Applicant argues that the disciplinary proceedings in question violated his Fifth
Amendment right to due process because: (1) the DHO’s finding was not supported by
sufficient evidence; (2) the DHO improperly relied on false evidence; (3) the DHO failed to
consider Applicant’s statement; and (4) the sanction of loss of 40 days of good conduct
time credit was improper. (ECF No. 26.)
After thoroughly reviewing the April 2, 2012 Recommendation, the Court agrees
with the Magistrate Judge that the Application for a Writ of Habeas Corpus be should
denied and that Applicant’s case should be dismissed with prejudice.
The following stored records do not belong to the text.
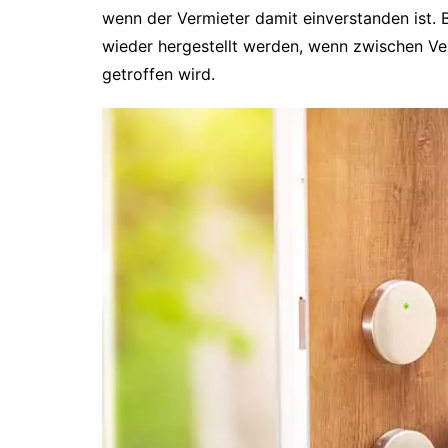
wenn der Vermieter damit einverstanden ist. 
wieder hergestellt werden, wenn zwischen Ve
getroffen wird.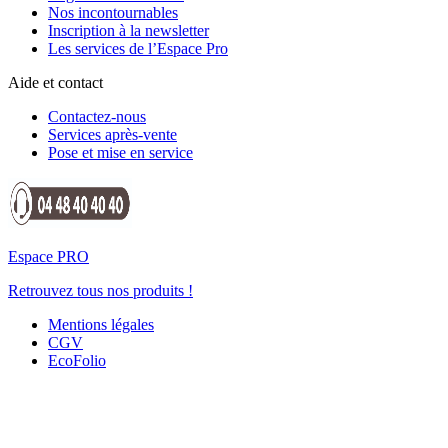
Nos incontournables
Inscription à la newsletter
Les services de l’Espace Pro
Aide et contact
Contactez-nous
Services après-vente
Pose et mise en service
Espace PRO
Retrouvez tous nos produits !
Mentions légales
CGV
EcoFolio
The Fifth Amendment’s Due Process Clause provides certain minimum protections
for inmates facing the loss of good time credits as a disciplinary sanction. See Wolff v.
McDonnell, 418 U.S. 539 (1974). An inmate facing disciplinary sanctions must receive:
“(1) advance written notice of the disciplinary charges; (2) an opportunity, when consistent
with institutional safety and correctional goals, to call witnesses and present documentary
evidence in his defense; and (3) a written statement by the fact finder of the evidence
relied upon and the reasons for the disciplinary action.” Superintendent, Mass. Corr. Inst.
v. Hill, 472 U.S. 445, 454 (1985) (citing Wolff, 418 U.S. at 563-67).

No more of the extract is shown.